Saved entries:
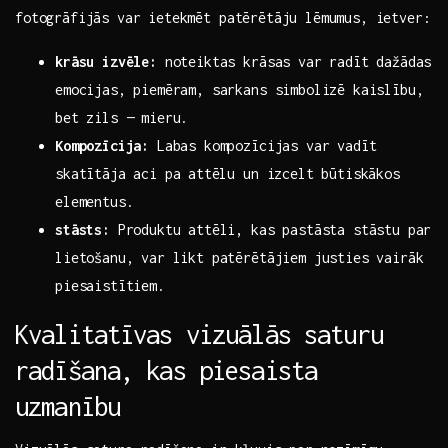
fotogrāfijās var ietekmēt​ patērētāju lēmumus, ietver:
krāsu izvēle:
noteiktas krāsas var radīt​ dažādas
emocijas, piemēram, sarkans simbolizē kaislību,
bet zils — mieru.
Kompozīcija:
Labas‌ kompozīcijas var vadīt
‍skatītāja aci​ pa⁣ attēlu ​un izcelt būtiskākos
elementus.
stāsts:
Produktu attēli, kas pastāsta stāstu par
lietošanu, var likt patērētājiem justies vairāk
piesaistītiem.
Kvalitatīvas vizuālās saturu
radīšana, kas piesaista
uzmanību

WORK INSTRUCTION:
Pictures aside, restate all of the entries exactly.

SOLUTION TO THIS TASK:
fotogrāfijās var ietekmēt​ patērētāju lēmumus, ietver:
krāsu izvēle:
noteiktas krāsas var radīt​ dažādas
emocijas, piemēram, sarkans simbolizē kaislību,
bet zils — mieru.
Kompozīcija:
Labas‌ kompozīcijas var vadīt
‍skatītāja aci​ pa⁣ attēlu ​un izcelt būtiskākos
elementus.
stāsts:
Produktu attēli, kas pastāsta stāstu par
lietošanu, var likt patērētājiem justies vairāk
piesaistītiem.
Kvalitatīvas vizuālās saturu
radīšana, kas piesaista
uzmanību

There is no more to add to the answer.